Otter Civet

Otter Civet
Conservation status
Scientific classification
Kingdom: Animalia
Phylum: Chordata
Class: Mammalia
Order: Carnivora
Family: Viverridae
Subfamily: Hemigalinae
Genus: Cynogale
Species: C. bennettii
Binomial name
Cynogale bennettii
J E Gray, 1837
Otter Civet range

The Otter Civet, Cynogale bennettii, is a semi-aquatic civet found in forests, primarily lowland, near rivers and swampy areas of the Thai-Malay Peninsula, Sumatra, and Borneo. An additional population, only known from single specimen, occurs in northern Vietnam (with likely – but unconfirmed – records from adjacent parts of Thailand and Yunnan, China). The latter population has sometimes been considered a separate species, the Lowe's Otter Civet (C. lowei), in which case the common name of C. bennettii has been modified to the Sunda Otter Civet (a reference to its then entirely Sundaic distribution).

The Otter Civet possesses several adaptions to its habitat, including a broad mouth and webbed feet with naked soles and long claws.

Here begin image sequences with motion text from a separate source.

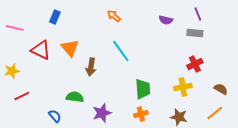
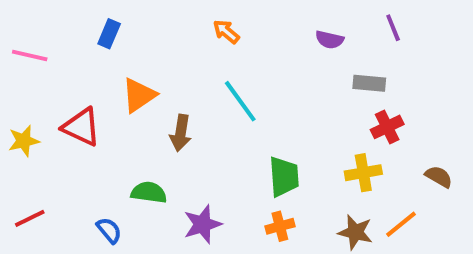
gray rectangle: (195, 33) -> (369, 83), moved
orange triangle: (70, 48) -> (139, 95), turned 36
red triangle: (41, 50) -> (81, 127), moved
red line: (22, 96) -> (30, 218), moved
orange line: (215, 113) -> (401, 224), moved

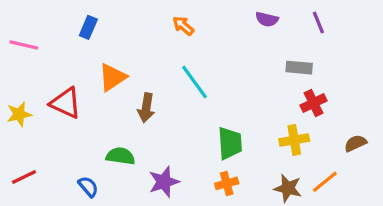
purple semicircle: (330, 40) -> (267, 19), moved
brown semicircle: (439, 177) -> (355, 143), turned -55

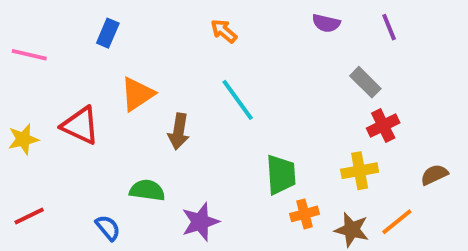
gray rectangle: (299, 68) -> (365, 82), turned 40
orange cross: (227, 183) -> (304, 214), moved

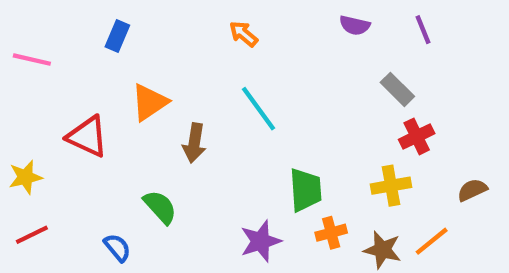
yellow star: (23, 139) -> (25, 177), moved
green semicircle: (147, 190) -> (160, 207), turned 40
purple star: (200, 222) -> (261, 241), moved

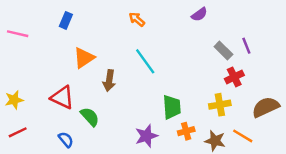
purple semicircle: (355, 25) -> (199, 14), turned -49
purple line: (423, 30) -> (246, 46), moved
red triangle: (87, 136) -> (62, 97), moved
brown semicircle: (472, 190) -> (266, 107), size x1.6
orange line: (432, 241) -> (243, 136), turned 70

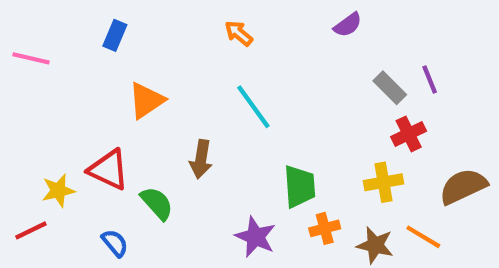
brown arrow: (109, 81) -> (201, 159), moved
yellow star: (14, 100) -> (58, 191), moved
purple star: (146, 136) -> (255, 237), turned -30

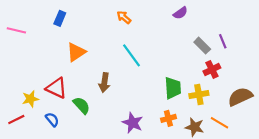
green trapezoid: (300, 186) -> (173, 88), moved
blue semicircle: (115, 243) -> (52, 119), moved

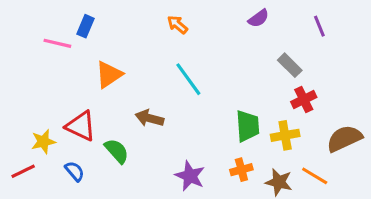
pink line: (16, 30) -> (57, 43), moved
purple line: (223, 41) -> (319, 26), moved
brown arrow: (104, 83) -> (149, 118), turned 96

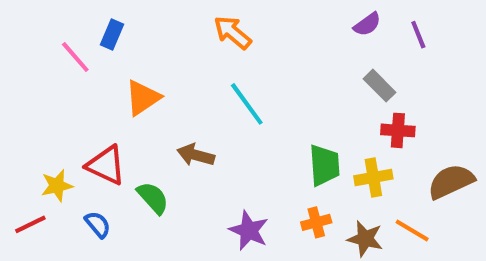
purple semicircle: (259, 18) -> (367, 24), moved
orange arrow: (177, 25) -> (232, 32), size x1.4
pink line: (57, 43) -> (75, 57), turned 36
red cross: (304, 99) -> (398, 130), turned 30

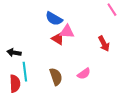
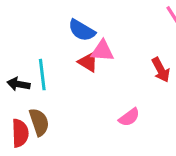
cyan line: (25, 72) -> (42, 75), moved
brown semicircle: (56, 77) -> (39, 122), moved

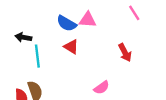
pink triangle: (102, 51) -> (88, 20), moved
black arrow: (19, 84) -> (23, 37), moved

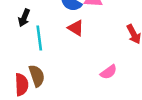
black arrow: (23, 37) -> (24, 18), turned -77

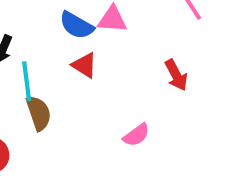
brown semicircle: (37, 76) -> (39, 113), moved

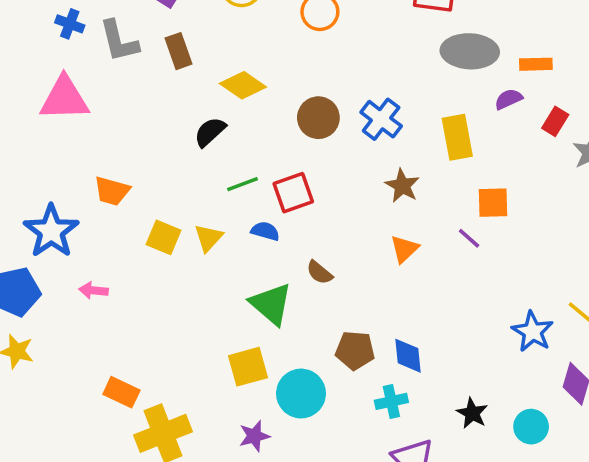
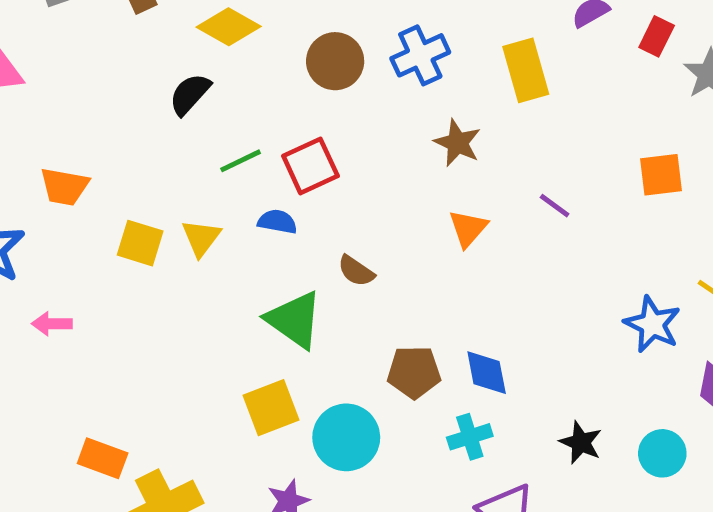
blue cross: (381, 119) -> (420, 55), turned 33
orange square: (493, 203) -> (661, 175), moved

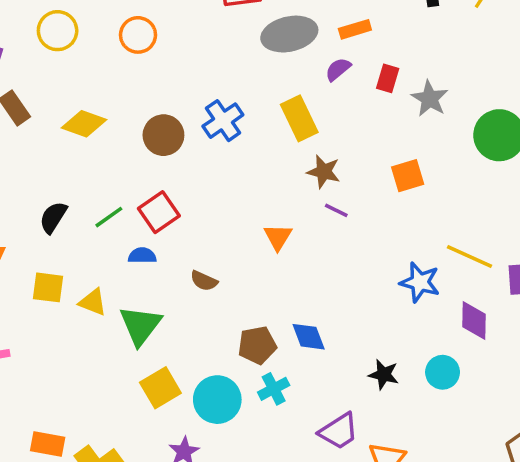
black semicircle: (190, 94) -> (53, 217), moved
brown star: (457, 143) -> (324, 172), moved
yellow triangle: (201, 238) -> (93, 302), moved, turned -36
green triangle: (294, 320) -> (140, 325), moved, turned 42
cyan cross: (470, 437) -> (274, 389), moved

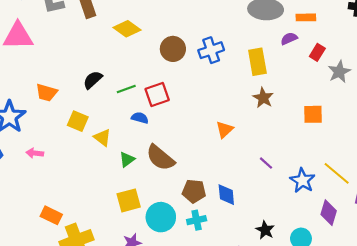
purple line: (336, 210) -> (266, 163), moved
brown semicircle: (204, 281) -> (160, 158), moved, size x1.8
green triangle: (140, 325) -> (127, 160), size x0.6

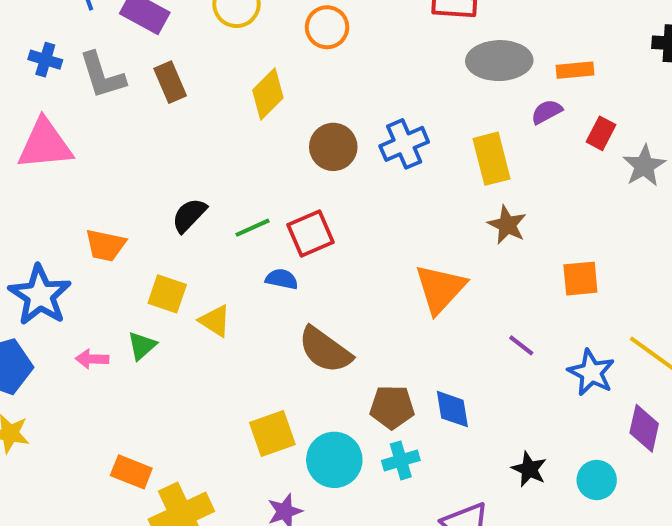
yellow diamond: (127, 29) -> (268, 94), moved, turned -76
orange square: (313, 114) -> (580, 279), moved
orange triangle: (225, 129) -> (440, 289), size x1.6
green triangle: (127, 160) -> (142, 346), moved

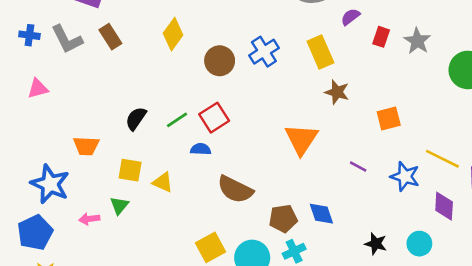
red rectangle: (601, 133) -> (381, 37), moved
pink triangle: (45, 144) -> (38, 89), size x0.6

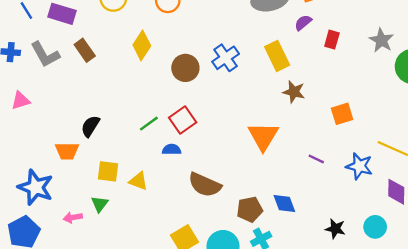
gray star: (417, 41) -> (381, 40), moved
black semicircle: (136, 118) -> (90, 126), moved

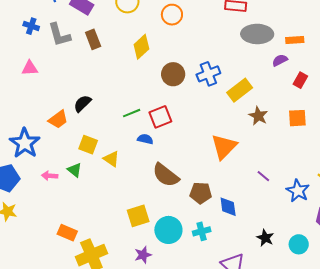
yellow rectangle: (277, 56) -> (240, 90), moved, turned 65
orange square: (342, 114) -> (297, 118), moved
orange trapezoid: (67, 151) -> (58, 119), turned -50
green triangle: (100, 204) -> (75, 170), turned -42
brown pentagon: (250, 209) -> (201, 193), moved

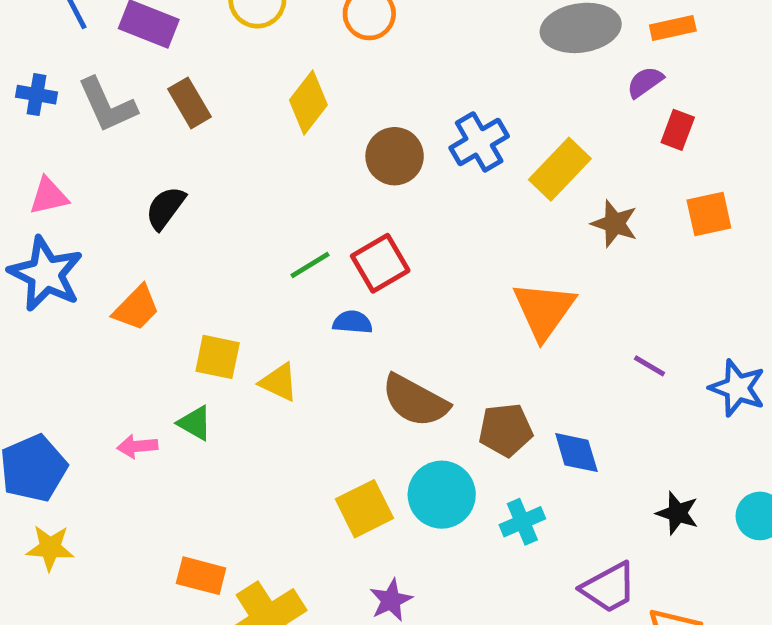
red rectangle: (300, 80) -> (678, 130), moved
black semicircle: (82, 103) -> (165, 208), moved
blue star: (25, 143) -> (46, 274), moved
cyan circle: (168, 230) -> (442, 495), moved

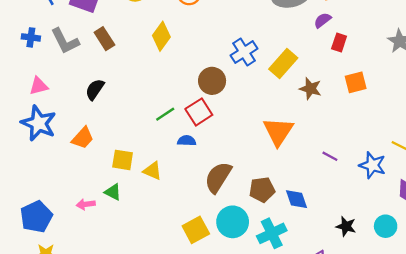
brown circle: (395, 156) -> (212, 81), moved
brown semicircle: (415, 401) -> (218, 177), turned 96
cyan cross: (522, 522) -> (272, 233), size x1.4

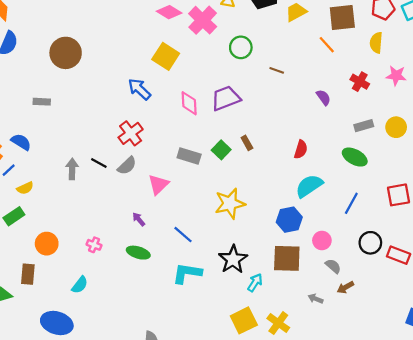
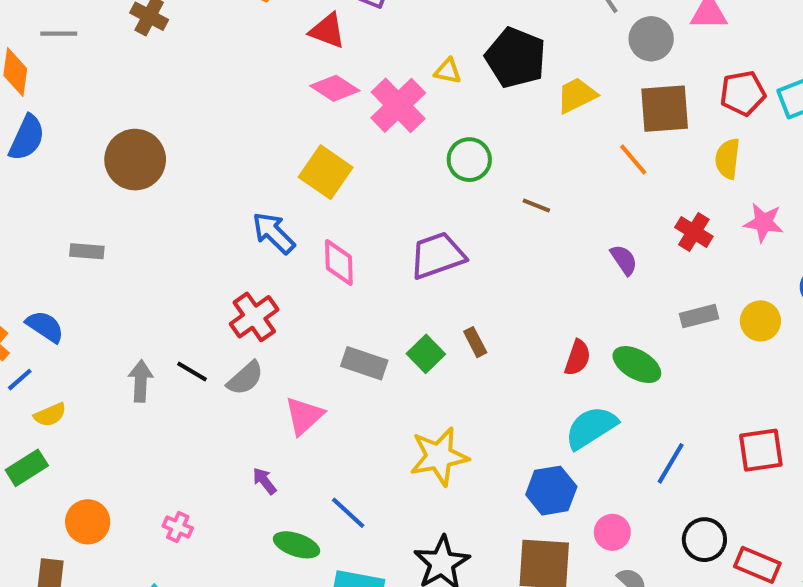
pink diamond: (189, 103) -> (339, 262), moved
green ellipse: (355, 157) -> (637, 365), moved
green ellipse: (138, 253) -> (296, 545), moved

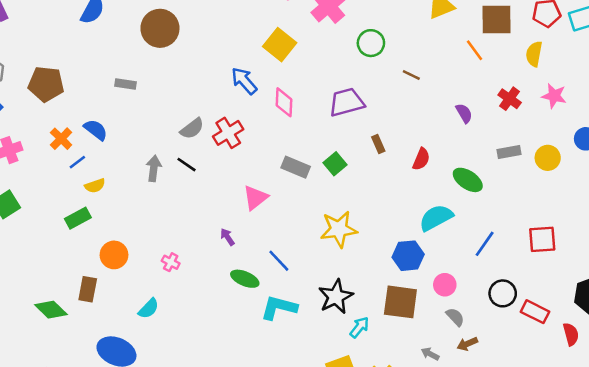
brown rectangle: (475, 342) -> (378, 144), moved
red semicircle: (578, 358) -> (421, 159), moved
gray semicircle: (245, 378) -> (192, 129), moved

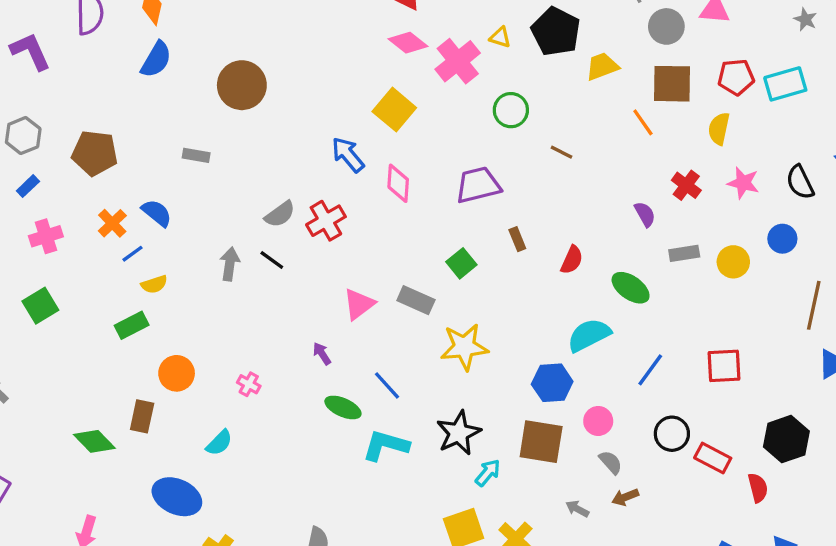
purple semicircle: (464, 113) -> (645, 214), moved
gray rectangle: (296, 167) -> (416, 300), moved

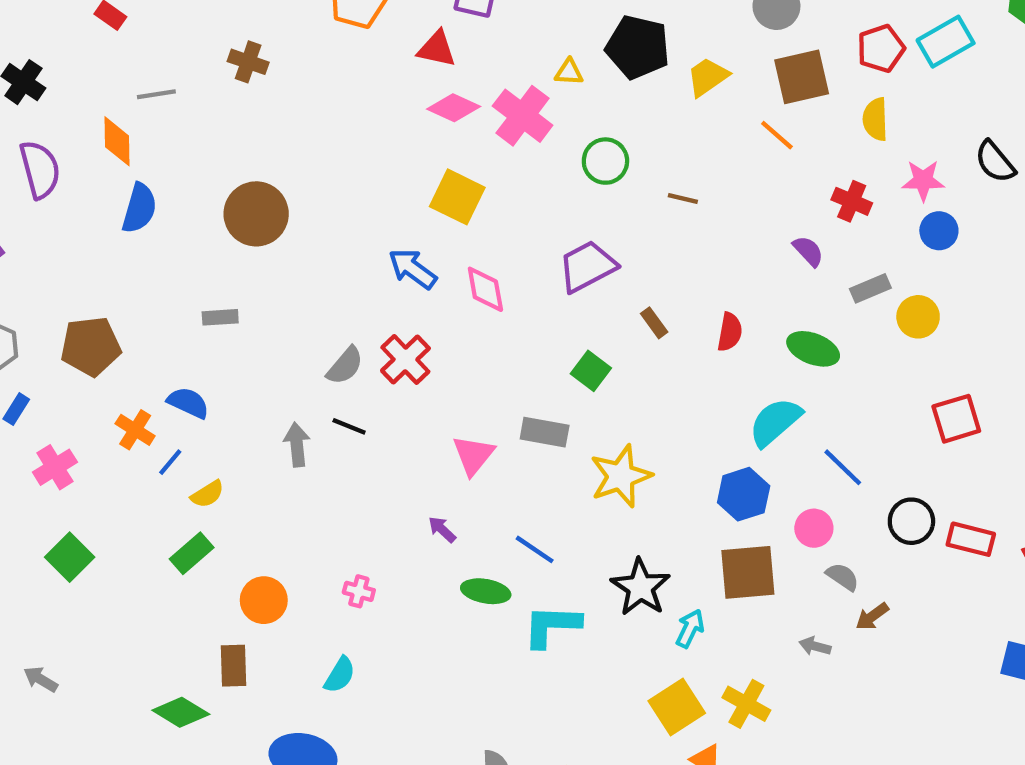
blue circle: (782, 239) -> (939, 231), moved
yellow circle: (733, 262) -> (918, 317), moved
blue line: (650, 370) -> (843, 467), moved, turned -68

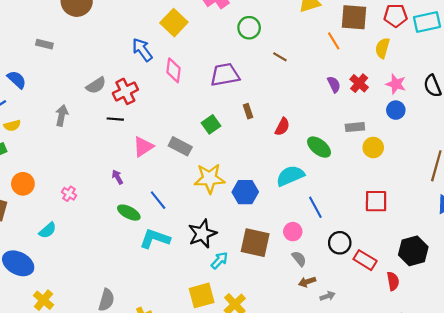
purple semicircle: (808, 251) -> (334, 84), moved
black line: (349, 426) -> (115, 119), moved, turned -35
blue hexagon: (744, 494) -> (245, 192), moved
gray arrow: (815, 646) -> (327, 296), moved, turned 128

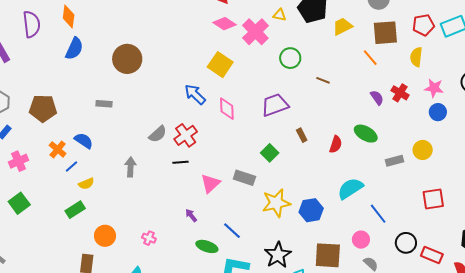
gray rectangle: (355, 127) -> (395, 161), moved
green ellipse: (319, 147) -> (366, 134), moved

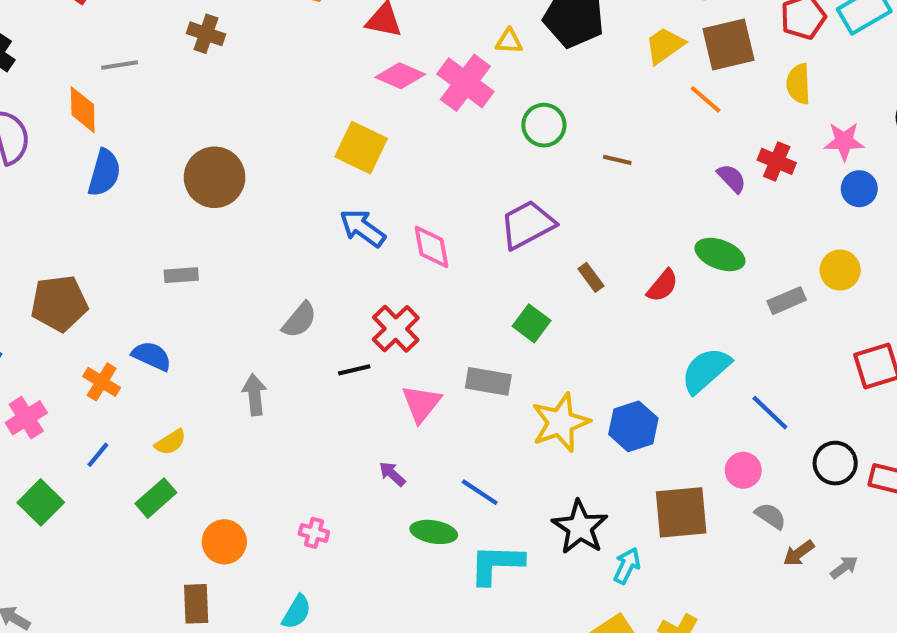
yellow trapezoid: (342, 26) -> (665, 45), moved
yellow square: (220, 65) -> (361, 148), moved
red cross: (186, 135) -> (396, 329), moved
red semicircle: (336, 144) -> (662, 286), turned 30
blue line: (71, 167) -> (98, 455), moved

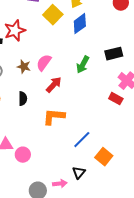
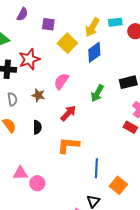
pink semicircle: (44, 63) -> (61, 81), moved
blue line: (82, 140) -> (96, 168), turned -42

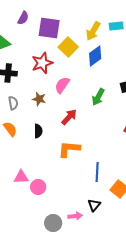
purple square: (48, 24) -> (49, 28), size x1.6
red star: (29, 59) -> (42, 63), moved

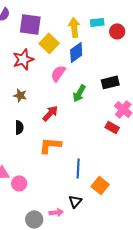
yellow arrow: (93, 31) -> (74, 27), turned 144
pink semicircle: (62, 85) -> (58, 73), moved

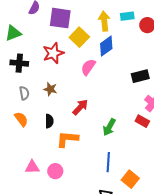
green arrow: (79, 93) -> (109, 127), moved
orange L-shape: (50, 145) -> (67, 139), moved
pink circle: (19, 183) -> (55, 171), moved

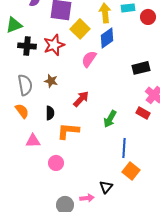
black cross: (19, 63) -> (27, 46), moved
gray semicircle: (24, 93) -> (25, 85), size x1.5
blue line: (108, 162) -> (124, 148), moved
pink triangle: (32, 167) -> (33, 141), moved

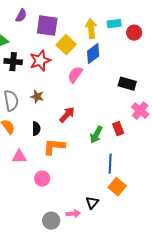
black rectangle: (141, 68) -> (127, 84), turned 30
red rectangle: (143, 113) -> (118, 129), moved, turned 40

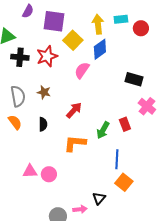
orange L-shape: (54, 147) -> (75, 143), moved
pink triangle: (19, 157) -> (30, 171), moved

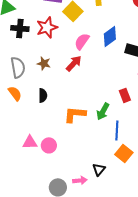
blue diamond: (100, 49) -> (110, 36), moved
red arrow: (74, 110) -> (74, 63), moved
green arrow: (103, 130) -> (103, 111), moved

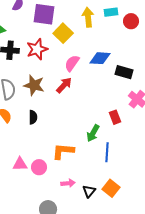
blue diamond: (110, 36) -> (100, 58), turned 40
brown star: (44, 63) -> (34, 85), size x1.5
orange L-shape: (75, 114) -> (63, 151), moved
orange square: (124, 153) -> (111, 188), moved
pink arrow: (80, 180) -> (68, 183), moved

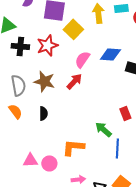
green arrow: (93, 133) -> (103, 129), turned 102

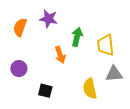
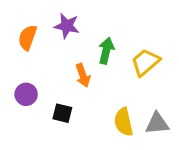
yellow trapezoid: (106, 45) -> (145, 62), turned 55
gray triangle: (114, 74) -> (157, 123), moved
black square: (45, 91) -> (62, 113), moved

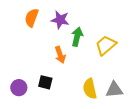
purple star: (67, 26) -> (60, 20), moved
orange semicircle: (28, 38) -> (32, 18), moved
purple circle: (26, 94) -> (19, 88), moved

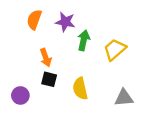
orange arrow: (60, 55) -> (46, 58), moved
black square: (45, 82) -> (49, 79), moved
yellow semicircle: (90, 89) -> (80, 89), moved

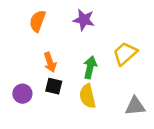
purple star: (65, 22) -> (84, 20), moved
green arrow: (84, 40) -> (90, 67), moved
purple circle: (20, 95) -> (22, 94), moved

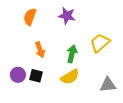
black square: (54, 86) -> (36, 76), moved
yellow semicircle: (88, 96) -> (70, 77), turned -108

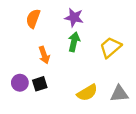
green arrow: (72, 54) -> (74, 42), moved
black square: (36, 76) -> (40, 84), turned -32
yellow semicircle: (70, 77) -> (87, 93), moved

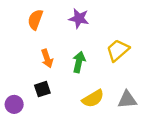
green arrow: (74, 42) -> (79, 62), moved
purple circle: (20, 83) -> (14, 104), moved

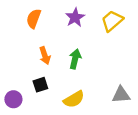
purple star: (79, 18) -> (75, 17), turned 30
yellow trapezoid: (118, 50) -> (112, 21), moved
yellow semicircle: (93, 99) -> (74, 99), moved

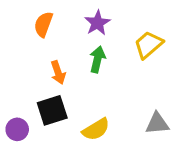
yellow trapezoid: (112, 21) -> (148, 45), moved
green arrow: (75, 59) -> (97, 59), moved
black square: (40, 85) -> (52, 110), size x1.5

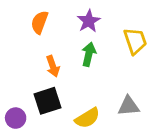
yellow trapezoid: (148, 45) -> (135, 41), turned 112
gray triangle: (157, 124) -> (129, 106), moved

Its muzzle is long with numerous long whiskers.

The Otter Civet is a nocturnal species that obtains most of its food from the water, feeding on fish, crabs, freshwater mollusks, as well as being able to climb to feed on birds and fruit. Given its rarity and secretive nature it is a very poorly known species. It is listed as endangered by the IUCN. It is in many ways similar to another rare and elusive civet, the Hose's Civet Diplogale hosei an endemic to the highlands of northern Borneo; the Otter Civet, however, has a shorter tail and does not have the whitish underparts as the Hose's Civet.

A research collaboration between the Sabah Forestry Department and the German wildlife research institute, Leibniz Institute for Zoo and Wildlife Research, announced on 9th February, 2011,[1] that they had photographed a specimen in the Deramakot Forest Reserve using remote camera traps.